The Arts Research Center at UC Berkeley is participating in the ongoing campus initiative Global Urban Humanities: Engaging the Humanities and Environmental Design, which aims to bring the humanities into closer connection with disciplines that study the built environment to help address the complex problems facing today’s urban areas. To jump-start conversation for an upcoming working session, participants have been asked to “reflect upon a keyword that provokes, confuses, inspires, and/or annoys you in current thinking about urban and/or urban arts engagement.” This posting is by Dominic Willsdon, Curator of Education and Public Programs at SFMOMA.
Keyword: Biennial
Recently, I have become involved in devising contemporary art biennials, at a time when the debate about these events has slowed.  Like so many of the dozens of biennials around the world, the two I am now working on – the Mercosul Biennial in Porto Alegre and the Liverpool Biennial – date from the 1990s.  Istanbul (1987) and Havana (1984) are among the older contemporary biennials (excluding Venice and São Paulo, which belong to a different time).  Before it is anything else, a biennial is an ongoing series of temporary exhibitions supported by a city.  (‘Support’ might turn out to be the keyword inside my keyword, unless it is ‘ongoing’.)  Much of the biennial debate has been about how a city informs, limits, accommodates etc. such a series of exhibitions, and how the exhibitions supplement and illuminate the city as a location of culture.  The debate has slowed, but it could be taking a new turn.

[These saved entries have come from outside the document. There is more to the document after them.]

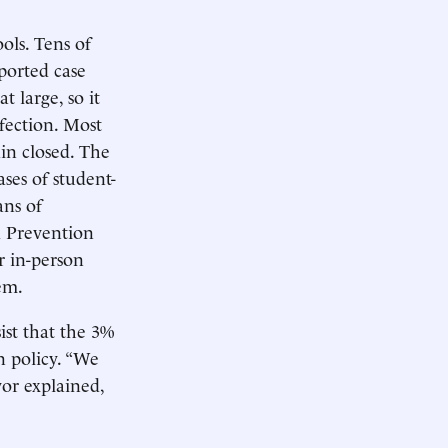
ols. Tens of
ported case
t large, so it
nfection. Most
in closed. The
ses of student-
ans of
d Prevention
r in-person
em.
st that the 3%
n policy. “We
yor explained,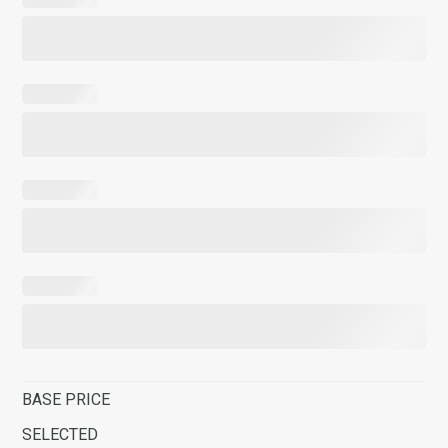
BASE PRICE
SELECTED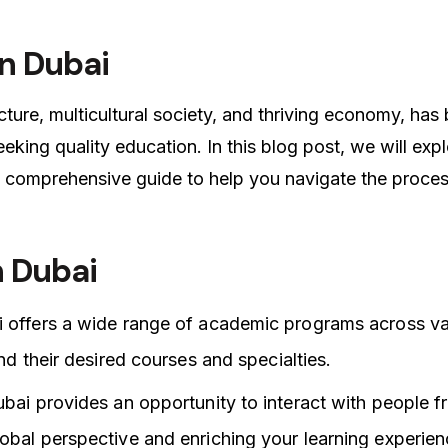
in Dubai
cture, multicultural society, and thriving economy, ha
eeking quality education. In this blog post, we will exp
 comprehensive guide to help you navigate the proces
n Dubai
i offers a wide range of academic programs across va
ind their desired courses and specialties.
ubai provides an opportunity to interact with people f
obal perspective and enriching your learning experien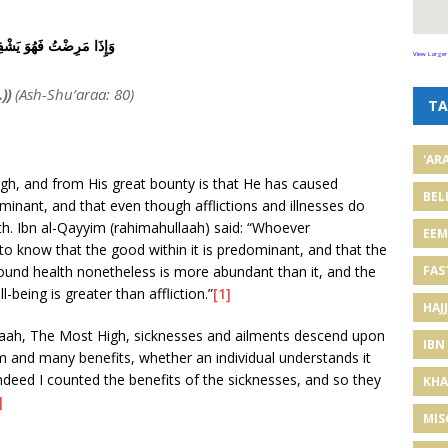
ذَا مَرِضْتُ فَهُوَ يَشْفِينِ
View Larger
))
(Ash-Shu’araa: 80)
TA
'AR
gh, and from His great bounty is that He has caused
BEL
minant, and that even though afflictions and illnesses do
th. Ibn al-Qayyim (rahimahullaah) said: “Whoever
EE
o know that the good within it is predominant, and that the
FAS
 sound health nonetheless is more abundant than it, and the
being is greater than affliction.”
[1]
HAJJ
laah, The Most High, sicknesses and ailments descend upon
IBN
om and many benefits, whether an individual understands it
Indeed I counted the benefits of the sicknesses, and so they
KHA
]
MIS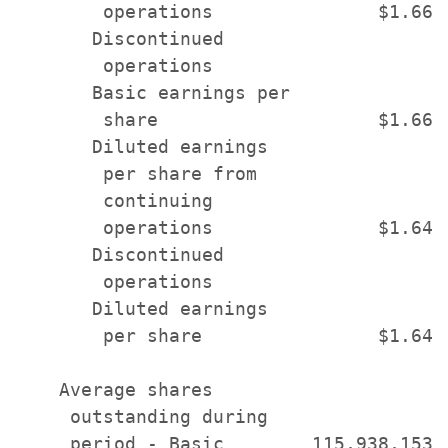
        operations               $1.66 
       Discontinued

        operations                     
       Basic earnings per

        share                    $1.66 
       Diluted earnings

        per share from

        continuing

        operations               $1.64 
       Discontinued

        operations                     
       Diluted earnings

        per share                $1.64 
    Average shares

     outstanding during

     period - Basic        115,938,153 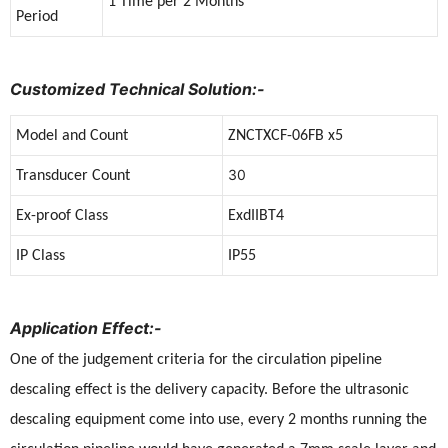
1 Time per 2 Months
Period
Customized Technical Solution:-
Model and Count
ZNCTXCF-06FB x5
30
Transducer Count
Ex-proof Class
ExdIIBT4
IP Class
IP55
Application Effect:-
One of the judgement criteria for the circulation pipeline
descaling effect is the delivery capacity. Before the ultrasonic
descaling equipment come into use, every 2 months running the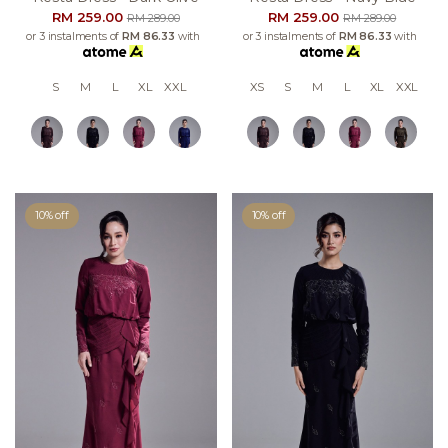
RM 259.00
RM 259.00
RM 289.00
RM 289.00
or 3 instalments of
RM 86.33
with
or 3 instalments of
RM 86.33
with
S
M
L
XL
XXL
XS
S
M
L
XL
XXL
10% off
10% off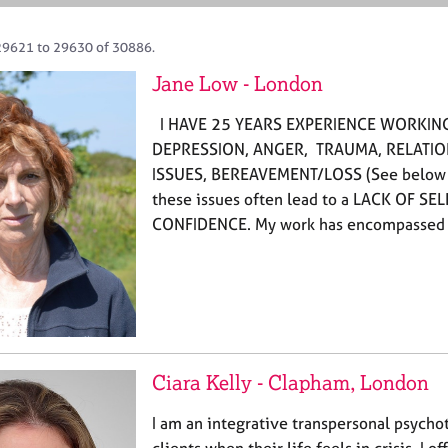
29621 to 29630 of 30886.
Jane Low - London
I HAVE 25 YEARS EXPERIENCE WORKING
DEPRESSION, ANGER, TRAUMA, RELATI
ISSUES, BEREAVEMENT/LOSS (See below for
these issues often lead to a LACK OF SE
CONFIDENCE. My work has encompassed
Ciara Kelly - Clapham, London
I am an integrative transpersonal psychot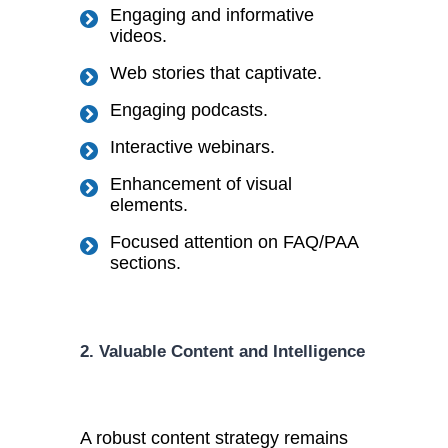
Engaging and informative
videos.
Web stories that captivate.
Engaging podcasts.
Interactive webinars.
Enhancement of visual
elements.
Focused attention on FAQ/PAA
sections.
2. Valuable Content and Intelligence
A robust content strategy remains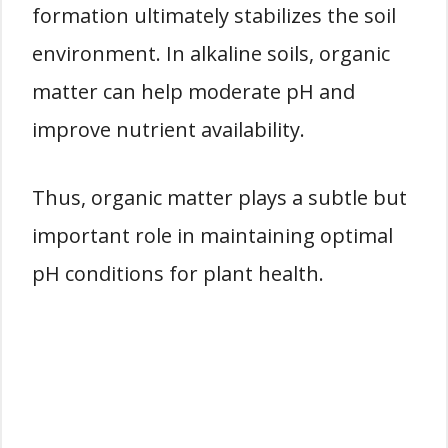
formation ultimately stabilizes the soil
environment. In alkaline soils, organic
matter can help moderate pH and
improve nutrient availability.
Thus, organic matter plays a subtle but
important role in maintaining optimal
pH conditions for plant health.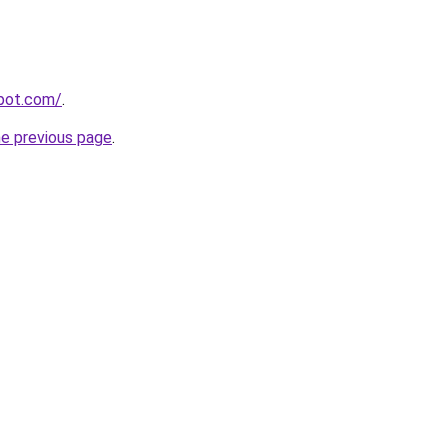
spot.com/
.
he previous page
.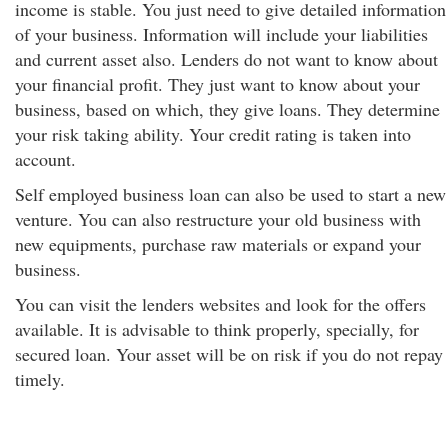
income is stable. You just need to give detailed information
of your business. Information will include your liabilities
and current asset also. Lenders do not want to know about
your financial profit. They just want to know about your
business, based on which, they give loans. They determine
your risk taking ability. Your credit rating is taken into
account.
Self employed business loan can also be used to start a new
venture. You can also restructure your old business with
new equipments, purchase raw materials or expand your
business.
You can visit the lenders websites and look for the offers
available. It is advisable to think properly, specially, for
secured loan. Your asset will be on risk if you do not repay
timely.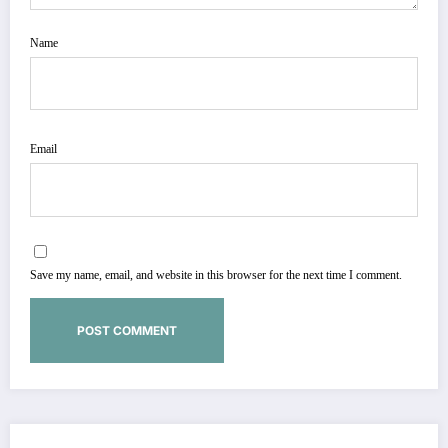
Name
Email
Save my name, email, and website in this browser for the next time I comment.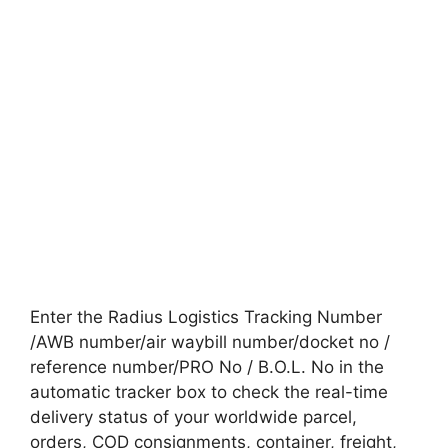
Enter the Radius Logistics Tracking Number
/AWB number/air waybill number/docket no /
reference number/PRO No / B.O.L. No in the
automatic tracker box to check the real-time
delivery status of your worldwide parcel,
orders, COD consignments, container, freight,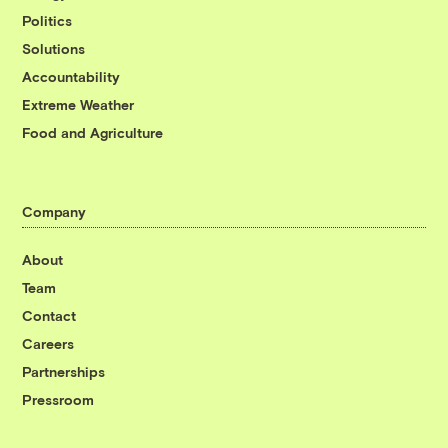
Politics
Solutions
Accountability
Extreme Weather
Food and Agriculture
Company
About
Team
Contact
Careers
Partnerships
Pressroom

From time to time, over this same period, art museums have deployed the city as a category of visual culture.  In my everyday, ongoing museum life, the first exhibition I ever worked with was Century City: Art and Culture in the Modern Metropolis (Tate Modern, 2001); and the most recent was Six Lines of Flight: Shifting Geographies in Contemporary Art (SFMOMA, 2012-13).  Both shows addressed cities, as places of art making and cultural exchange, in the absence of biennials.  (As it happens, I am now working on a museum exhibition that is partly about a city that lost a biennial.  The Johannesburg Biennial – which was discontinued after its 2nd edition in 1997 – haunts contemporary art in that city.)  But while the city can be a theme for a museum, for a biennial it is the organizing idea.  A museum is not a biennial (museum biennials, like the Whitney, are a wholly different species).  A biennial is not a museum.  The work of the biennial might even begin where that of the museum ends.  Biennials often find their value in the absence of museums, or other abiding cultural institutions – from the absence of cultural infrastructure.     
Current debate on the biennial centers on the question of how it dwells in a city, on its identity and value, for a city, beyond the recurring exhibitions.   The Mercosul Biennial is evolving, perhaps in name too, into the Porto Alegre Biennial.  More than most biennials, throughout its history, it has addressed a primarily local public.  Its distinctiveness lies in the breadth and depth of its commitment to education in Rio Grande do Sul.  If Mercosul inherits a certain multi-year continuity (of expectations, of services, of employment…), some other biennials are now projecting ahead a multi-year continuity.  SITE Santa Fe recently announced a six-year program under the title SITElines.  The Liverpool Biennial is planning to become a year-round, every year platform in the city.  Biennials are adopting something of the temporality of museums.   A realignment of museum and biennial functions is emerging.